[Saved entries]
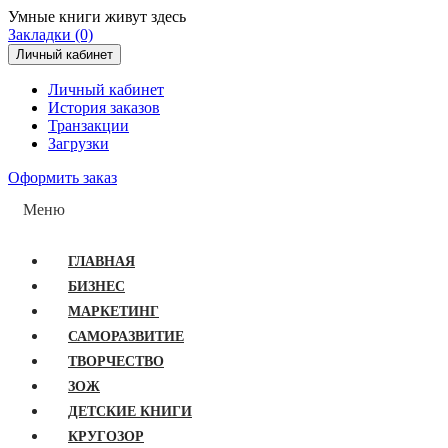
Умные книги живут здесь
Закладки (0)
Личный кабинет
Личный кабинет
История заказов
Транзакции
Загрузки
Оформить заказ
Меню
ГЛАВНАЯ
БИЗНЕС
МАРКЕТИНГ
САМОРАЗВИТИЕ
ТВОРЧЕСТВО
ЗОЖ
ДЕТСКИЕ КНИГИ
КРУГОЗОР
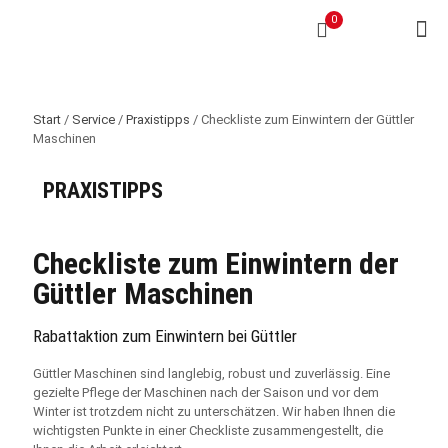
0
Start
/
Service
/
Praxistipps
/ Checkliste zum Einwintern der Güttler
Maschinen
PRAXISTIPPS
Checkliste zum Einwintern der
Güttler Maschinen
Rabattaktion zum Einwintern bei Güttler
Güttler Maschinen sind langlebig, robust und zuverlässig. Eine
gezielte Pflege der Maschinen nach der Saison und vor dem
Winter ist trotzdem nicht zu unterschätzen. Wir haben Ihnen die
wichtigsten Punkte in einer Checkliste zusammengestellt, die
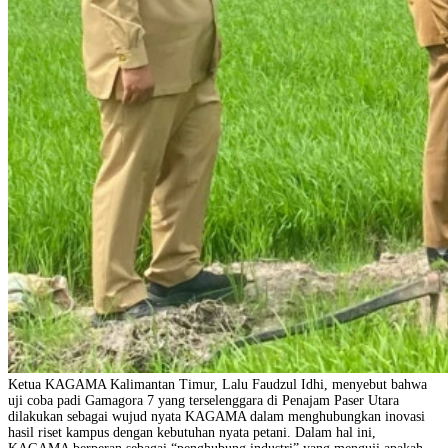
Ketua KAGAMA Kalimantan Timur, Lalu Faudzul Idhi, menyebut bahwa
uji coba padi Gamagora 7 yang terselenggara di Penajam Paser Utara
dilakukan sebagai wujud nyata KAGAMA dalam menghubungkan inovasi
hasil riset kampus dengan kebutuhan nyata petani. Dalam hal ini,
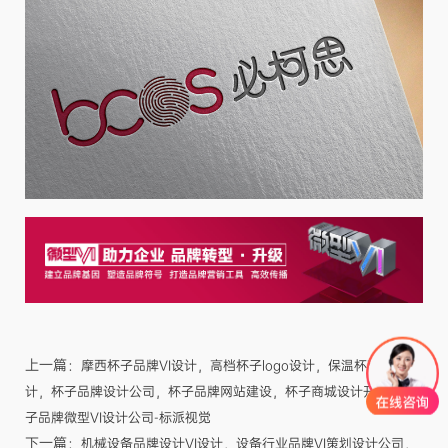
上一篇：
摩西杯子品牌VI设计，高档杯子logo设计，保温杯商标设
计，杯子品牌设计公司，杯子品牌网站建设，杯子商城设计开发，杯
子品牌微型VI设计公司-标派视觉
下一篇：
机械设备品牌设计VI设计，设备行业品牌VI策划设计公司，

[PROBLEM] An exact reprint of every record is required, with the pictures omitted.

[TASK OUTPUT]
Умные книги живут здесь
Закладки (0)
Личный кабинет
Личный кабинет
История заказов
Транзакции
Загрузки
Оформить заказ
Меню
ГЛАВНАЯ
БИЗНЕС
МАРКЕТИНГ
САМОРАЗВИТИЕ
ТВОРЧЕСТВО
ЗОЖ
ДЕТСКИЕ КНИГИ
КРУГОЗОР
0
Start
/
Service
/
Praxistipps
/ Checkliste zum Einwintern der Güttler
Maschinen
PRAXISTIPPS
Checkliste zum Einwintern der
Güttler Maschinen
Rabattaktion zum Einwintern bei Güttler
Güttler Maschinen sind langlebig, robust und zuverlässig. Eine
gezielte Pflege der Maschinen nach der Saison und vor dem
Winter ist trotzdem nicht zu unterschätzen. Wir haben Ihnen die
wichtigsten Punkte in einer Checkliste zusammengestellt, die
Ketua KAGAMA Kalimantan Timur, Lalu Faudzul Idhi, menyebut bahwa
uji coba padi Gamagora 7 yang terselenggara di Penajam Paser Utara
dilakukan sebagai wujud nyata KAGAMA dalam menghubungkan inovasi
hasil riset kampus dengan kebutuhan nyata petani. Dalam hal ini,
上一篇：
摩西杯子品牌VI设计，高档杯子logo设计，保温杯商标设
计，杯子品牌设计公司，杯子品牌网站建设，杯子商城设计开发，杯
子品牌微型VI设计公司-标派视觉
下一篇：
机械设备品牌设计VI设计，设备行业品牌VI策划设计公司，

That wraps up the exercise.